### EXERCISE GOAL
Quote exactly the lines from the start of the entries to the one with "deneme dönemini Çankaya şubesinde yüz yüze", both ends included.

### RAW DATA
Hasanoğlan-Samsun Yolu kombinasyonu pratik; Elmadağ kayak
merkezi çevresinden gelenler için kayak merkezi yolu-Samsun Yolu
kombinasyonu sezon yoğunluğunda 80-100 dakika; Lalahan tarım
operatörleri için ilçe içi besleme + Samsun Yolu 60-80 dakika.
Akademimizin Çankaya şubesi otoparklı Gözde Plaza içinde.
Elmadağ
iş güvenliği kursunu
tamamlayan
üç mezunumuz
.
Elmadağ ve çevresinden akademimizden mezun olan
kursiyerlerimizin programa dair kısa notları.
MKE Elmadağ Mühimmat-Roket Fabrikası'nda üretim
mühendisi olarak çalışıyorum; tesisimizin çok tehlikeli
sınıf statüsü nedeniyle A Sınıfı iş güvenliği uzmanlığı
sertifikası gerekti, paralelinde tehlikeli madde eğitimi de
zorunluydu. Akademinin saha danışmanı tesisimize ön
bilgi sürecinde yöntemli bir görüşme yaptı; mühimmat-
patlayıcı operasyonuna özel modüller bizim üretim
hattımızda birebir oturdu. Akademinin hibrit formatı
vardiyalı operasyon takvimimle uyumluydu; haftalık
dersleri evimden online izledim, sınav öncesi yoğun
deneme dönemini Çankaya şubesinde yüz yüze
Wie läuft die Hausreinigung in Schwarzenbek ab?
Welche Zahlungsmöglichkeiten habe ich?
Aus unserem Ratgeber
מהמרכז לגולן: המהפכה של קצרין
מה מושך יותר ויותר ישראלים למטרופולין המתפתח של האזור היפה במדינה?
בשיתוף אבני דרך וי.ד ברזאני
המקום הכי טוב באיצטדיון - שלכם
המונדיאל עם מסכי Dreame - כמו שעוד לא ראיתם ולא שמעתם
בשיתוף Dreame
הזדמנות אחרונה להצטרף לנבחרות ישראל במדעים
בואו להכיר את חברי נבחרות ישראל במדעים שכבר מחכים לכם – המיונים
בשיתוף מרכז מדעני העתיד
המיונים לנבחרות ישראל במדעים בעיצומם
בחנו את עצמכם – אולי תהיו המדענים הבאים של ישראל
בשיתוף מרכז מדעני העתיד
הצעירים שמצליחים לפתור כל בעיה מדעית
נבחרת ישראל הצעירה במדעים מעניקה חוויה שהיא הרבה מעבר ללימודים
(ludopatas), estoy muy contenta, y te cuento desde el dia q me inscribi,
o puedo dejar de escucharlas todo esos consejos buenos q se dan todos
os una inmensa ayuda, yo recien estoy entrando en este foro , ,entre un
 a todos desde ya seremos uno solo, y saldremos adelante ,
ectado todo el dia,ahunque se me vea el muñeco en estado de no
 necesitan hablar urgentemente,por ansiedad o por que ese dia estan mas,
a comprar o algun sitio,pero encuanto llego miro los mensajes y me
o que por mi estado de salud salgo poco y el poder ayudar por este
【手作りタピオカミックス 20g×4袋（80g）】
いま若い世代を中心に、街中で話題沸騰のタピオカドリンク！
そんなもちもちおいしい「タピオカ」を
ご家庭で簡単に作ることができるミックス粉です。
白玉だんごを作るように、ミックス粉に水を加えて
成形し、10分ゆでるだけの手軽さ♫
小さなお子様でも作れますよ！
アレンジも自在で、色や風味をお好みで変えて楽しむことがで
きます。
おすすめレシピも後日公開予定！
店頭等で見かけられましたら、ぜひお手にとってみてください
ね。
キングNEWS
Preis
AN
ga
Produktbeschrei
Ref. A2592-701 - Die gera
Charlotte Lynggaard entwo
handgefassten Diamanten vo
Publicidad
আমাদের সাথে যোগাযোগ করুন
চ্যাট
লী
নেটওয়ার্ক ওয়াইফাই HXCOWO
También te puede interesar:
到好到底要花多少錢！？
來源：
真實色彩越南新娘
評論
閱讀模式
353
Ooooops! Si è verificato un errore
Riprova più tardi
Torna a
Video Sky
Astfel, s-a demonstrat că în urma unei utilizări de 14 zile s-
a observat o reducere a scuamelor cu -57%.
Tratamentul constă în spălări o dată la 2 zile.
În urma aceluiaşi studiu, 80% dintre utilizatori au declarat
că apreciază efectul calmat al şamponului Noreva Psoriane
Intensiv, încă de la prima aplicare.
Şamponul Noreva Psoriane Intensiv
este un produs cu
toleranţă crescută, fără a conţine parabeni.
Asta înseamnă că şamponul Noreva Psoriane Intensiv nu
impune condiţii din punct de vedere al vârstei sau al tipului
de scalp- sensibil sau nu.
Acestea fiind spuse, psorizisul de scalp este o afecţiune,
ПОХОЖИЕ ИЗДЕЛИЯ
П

### THE ANSWER
Hasanoğlan-Samsun Yolu kombinasyonu pratik; Elmadağ kayak
merkezi çevresinden gelenler için kayak merkezi yolu-Samsun Yolu
kombinasyonu sezon yoğunluğunda 80-100 dakika; Lalahan tarım
operatörleri için ilçe içi besleme + Samsun Yolu 60-80 dakika.
Akademimizin Çankaya şubesi otoparklı Gözde Plaza içinde.
Elmadağ
iş güvenliği kursunu
tamamlayan
üç mezunumuz
.
Elmadağ ve çevresinden akademimizden mezun olan
kursiyerlerimizin programa dair kısa notları.
MKE Elmadağ Mühimmat-Roket Fabrikası'nda üretim
mühendisi olarak çalışıyorum; tesisimizin çok tehlikeli
sınıf statüsü nedeniyle A Sınıfı iş güvenliği uzmanlığı
sertifikası gerekti, paralelinde tehlikeli madde eğitimi de
zorunluydu. Akademinin saha danışmanı tesisimize ön
bilgi sürecinde yöntemli bir görüşme yaptı; mühimmat-
patlayıcı operasyonuna özel modüller bizim üretim
hattımızda birebir oturdu. Akademinin hibrit formatı
vardiyalı operasyon takvimimle uyumluydu; haftalık
dersleri evimden online izledim, sınav öncesi yoğun
deneme dönemini Çankaya şubesinde yüz yüze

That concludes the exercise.